Герлин оставила слова Флориса, равно как и его грубое поведение, без ответа. Она никогда не была свидетельницей битвы или осады и считала, что Лауэнштайну ничего не угрожает. Для нее было гораздо важней, чтобы на этот раз Дитрих пережил холодную пору года без кашля и жара, и если этому способствовали занятия с господином Соломоном, то она была рада присутствию лекаря. Сама же она мало что могла понять из его лекций по арифметике и технике строительства. Герлин не была глупой, но уже не жаждала знаний так сильно, как ее супруг. Соломон пытался приобщать ее к занятиям, например, описывая ей чудеса современной архитектуры на примере моделей, которые они строили вместе с Дитрихом. Однако Герлин могла восхищаться собором и не задаваясь вопросами, как был сооружен его купол и почему свет преломляется так, а не иначе, проходя через стекла окон.

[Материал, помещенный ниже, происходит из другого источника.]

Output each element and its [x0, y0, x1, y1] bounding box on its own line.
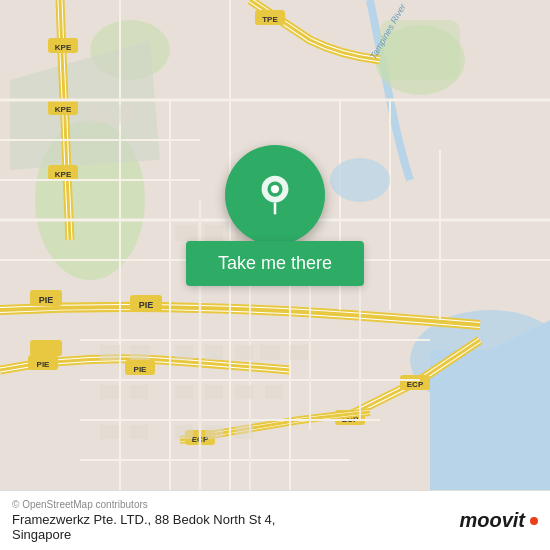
svg-text:PIE: PIE — [139, 300, 154, 310]
svg-rect-67 — [260, 345, 280, 360]
svg-text:KPE: KPE — [55, 105, 72, 114]
moovit-logo-text: moovit — [459, 509, 525, 532]
svg-rect-64 — [175, 345, 193, 360]
svg-rect-73 — [235, 385, 253, 399]
svg-rect-76 — [130, 425, 148, 439]
svg-rect-71 — [175, 385, 193, 399]
svg-text:KPE: KPE — [55, 170, 72, 179]
svg-rect-66 — [235, 345, 253, 360]
svg-rect-79 — [235, 425, 253, 439]
svg-text:TPE: TPE — [262, 15, 278, 24]
location-pin-icon — [254, 174, 296, 216]
svg-text:ECP: ECP — [407, 380, 424, 389]
map-pin-circle — [225, 145, 325, 245]
svg-rect-3 — [430, 350, 550, 490]
svg-rect-69 — [100, 385, 118, 399]
svg-text:PIE: PIE — [134, 365, 148, 374]
bottom-bar: © OpenStreetMap contributors Framezwerkz… — [0, 490, 550, 550]
location-name-line2: Singapore — [12, 527, 459, 542]
moovit-dot — [530, 517, 538, 525]
svg-text:PIE: PIE — [39, 295, 54, 305]
action-overlay: Take me there — [155, 145, 395, 286]
svg-rect-63 — [130, 345, 150, 360]
location-name: Framezwerkz Pte. LTD., 88 Bedok North St… — [12, 512, 459, 527]
svg-rect-70 — [130, 385, 148, 399]
take-me-there-button[interactable]: Take me there — [186, 241, 364, 286]
svg-rect-74 — [265, 385, 283, 399]
location-info: © OpenStreetMap contributors Framezwerkz… — [12, 499, 459, 542]
svg-rect-68 — [290, 345, 308, 360]
svg-rect-75 — [100, 425, 118, 439]
map-view: PIE PIE PIE PIE PIE ECP ECP ECP — [0, 0, 550, 490]
svg-rect-77 — [175, 425, 193, 439]
svg-rect-78 — [205, 425, 223, 439]
svg-text:PIE: PIE — [39, 345, 54, 355]
moovit-logo: moovit — [459, 509, 538, 532]
svg-rect-65 — [205, 345, 223, 360]
copyright-text: © OpenStreetMap contributors — [12, 499, 459, 510]
svg-text:PIE: PIE — [37, 360, 51, 369]
svg-text:KPE: KPE — [55, 43, 72, 52]
svg-rect-54 — [85, 105, 110, 123]
svg-rect-72 — [205, 385, 223, 399]
svg-rect-55 — [115, 105, 135, 123]
svg-rect-62 — [100, 345, 120, 360]
svg-point-83 — [271, 185, 279, 193]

Поэтому она просто сидела рядом, шила или укачивала ребенка и слушала красивый, звучный голос Соломона, не вникая в смысл его слов.
Разумеется, вскоре ей этого стало недостаточно. Она начала скучать по коротким беседам с Флорисом, которые раньше так ее развлекали, и она вспоминала игру трубадуров при дворе госпожи Алиеноры. Когда она очень скучала по развлечениям и танцам, по женскому обществу, то даже присоединялась к госпоже Лютгарт. Однако от вдовы Герлин не слышала ничего, кроме жалоб, и у нее появлялось неприятное чувство, когда она брала с собой в покои вдовы маленького Дитмара. Лютгарт всегда была приветливой по отношению к ребенку, но Герлин ей не доверяла. Она никогда не оставляла Дитмара одного с мачехой Дитриха, и если та предлагала ему леденец, Герлин сразу же забирала у него сладость. Пока это было несложно — мальчик был совсем маленьким. Герлин могла заявить, что ему не подходит твердая пища. Однако ей следовало придумать, как позже защитить Дитмара от его «сводной бабушки». Летом ей следует заняться Лютгарт. Никто не был заинтересован в том, чтобы она оставалась в крепости.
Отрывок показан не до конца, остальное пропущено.